• What to work on: The lines below from the one with "Сравнительный анализ того, что" up to and including the one with "өлкәһендә күҙәтеү буйынса" are what you should set down, exactly and without pictures.

• Excerpts from a dataset:
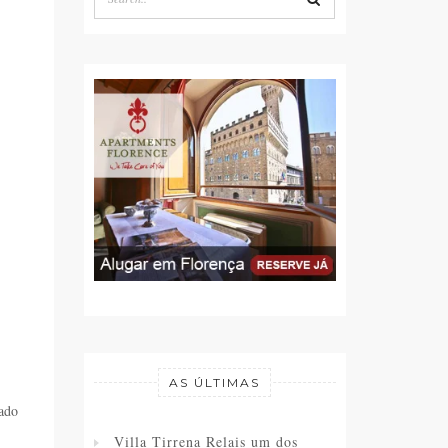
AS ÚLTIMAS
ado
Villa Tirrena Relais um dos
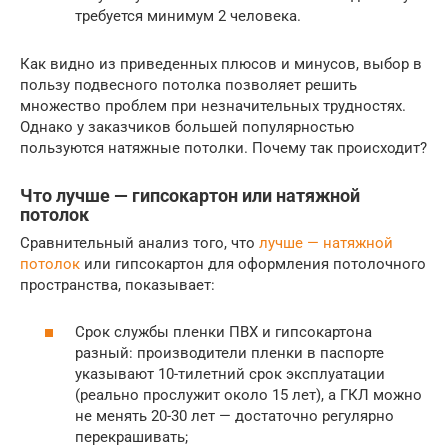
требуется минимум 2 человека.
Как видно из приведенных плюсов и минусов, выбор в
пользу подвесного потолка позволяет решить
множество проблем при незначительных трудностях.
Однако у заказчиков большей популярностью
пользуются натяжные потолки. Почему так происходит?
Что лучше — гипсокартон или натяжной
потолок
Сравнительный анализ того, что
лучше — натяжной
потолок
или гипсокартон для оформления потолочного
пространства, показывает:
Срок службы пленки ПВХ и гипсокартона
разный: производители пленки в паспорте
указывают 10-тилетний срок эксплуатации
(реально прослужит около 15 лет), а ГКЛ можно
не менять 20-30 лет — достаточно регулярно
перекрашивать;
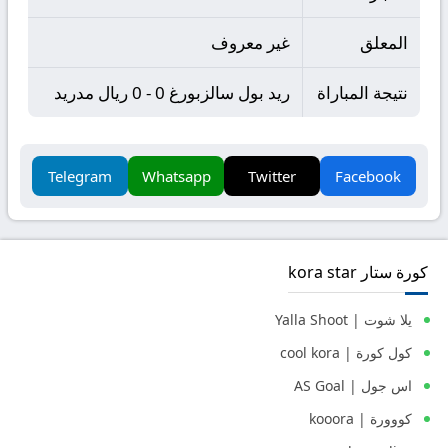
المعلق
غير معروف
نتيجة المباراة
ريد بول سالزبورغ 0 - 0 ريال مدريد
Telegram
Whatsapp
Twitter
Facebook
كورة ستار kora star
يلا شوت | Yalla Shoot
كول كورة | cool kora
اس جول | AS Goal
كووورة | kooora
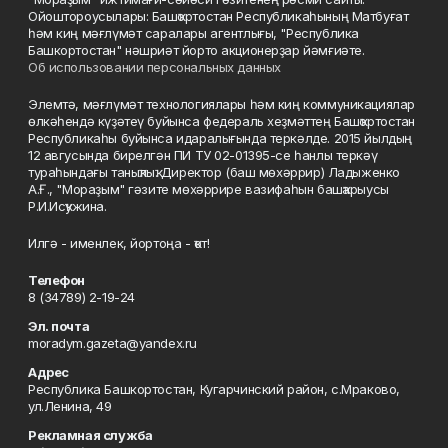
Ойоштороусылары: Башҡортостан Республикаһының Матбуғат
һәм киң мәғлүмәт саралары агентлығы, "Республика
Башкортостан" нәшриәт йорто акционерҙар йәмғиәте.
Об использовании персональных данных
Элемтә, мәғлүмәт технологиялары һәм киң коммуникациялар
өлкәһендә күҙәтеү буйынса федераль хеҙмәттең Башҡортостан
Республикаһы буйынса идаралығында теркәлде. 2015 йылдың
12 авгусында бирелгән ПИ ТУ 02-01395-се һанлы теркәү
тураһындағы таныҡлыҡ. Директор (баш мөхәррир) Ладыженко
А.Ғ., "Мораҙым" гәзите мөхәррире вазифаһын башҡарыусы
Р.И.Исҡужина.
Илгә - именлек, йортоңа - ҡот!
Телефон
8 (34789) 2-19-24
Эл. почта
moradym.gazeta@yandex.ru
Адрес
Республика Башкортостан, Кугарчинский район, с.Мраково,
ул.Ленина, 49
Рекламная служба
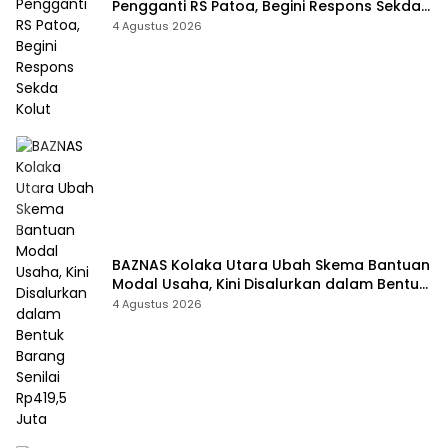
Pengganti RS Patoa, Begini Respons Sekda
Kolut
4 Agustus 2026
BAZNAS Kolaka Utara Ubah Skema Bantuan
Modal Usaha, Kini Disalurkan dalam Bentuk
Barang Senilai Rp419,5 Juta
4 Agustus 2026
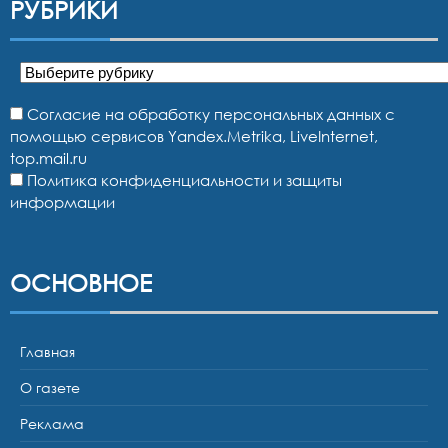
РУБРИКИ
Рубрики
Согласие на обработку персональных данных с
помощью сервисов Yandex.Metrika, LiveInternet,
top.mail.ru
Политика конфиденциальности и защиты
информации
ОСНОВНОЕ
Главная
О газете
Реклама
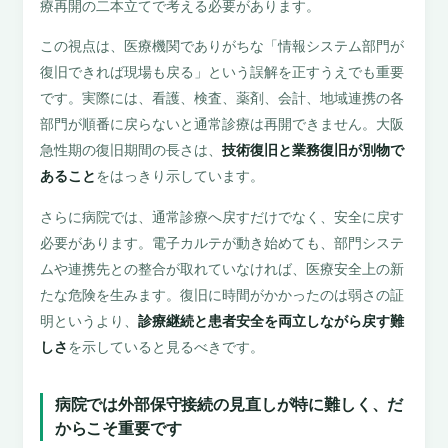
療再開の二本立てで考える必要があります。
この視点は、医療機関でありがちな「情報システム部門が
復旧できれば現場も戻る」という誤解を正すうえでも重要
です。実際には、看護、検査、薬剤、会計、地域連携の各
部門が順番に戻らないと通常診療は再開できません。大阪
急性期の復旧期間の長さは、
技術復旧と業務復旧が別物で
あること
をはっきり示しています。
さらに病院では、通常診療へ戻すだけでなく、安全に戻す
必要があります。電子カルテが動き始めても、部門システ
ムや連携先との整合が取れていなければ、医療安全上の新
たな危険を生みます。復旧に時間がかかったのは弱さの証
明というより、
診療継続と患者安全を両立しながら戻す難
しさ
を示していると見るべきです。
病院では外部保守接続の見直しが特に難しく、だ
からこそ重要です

• Solution to this task:
Сравнительный анализ того, что
лучше — натяжной
потолок
или гипсокартон для оформления потолочного
пространства, показывает:
Срок службы пленки ПВХ и гипсокартона
разный: производители пленки в паспорте
указывают 10-тилетний срок эксплуатации
(реально прослужит около 15 лет), а ГКЛ можно
не менять 20-30 лет — достаточно регулярно
перекрашивать;
المعلق
غير معروف
نتيجة المباراة
ريد بول سالزبورغ 0 - 0 ريال مدريد
Telegram
Whatsapp
Twitter
Facebook
كورة ستار kora star
يلا شوت | Yalla Shoot
كول كورة | cool kora
اس جول | AS Goal
كووورة | kooora
Ойоштороусылары: Башҡортостан Республикаһының Матбуғат
һәм киң мәғлүмәт саралары агентлығы, "Республика
Башкортостан" нәшриәт йорто акционерҙар йәмғиәте.
Об использовании персональных данных
Элемтә, мәғлүмәт технологиялары һәм киң коммуникациялар
өлкәһендә күҙәтеү буйынса федераль хеҙмәттең Башҡортостан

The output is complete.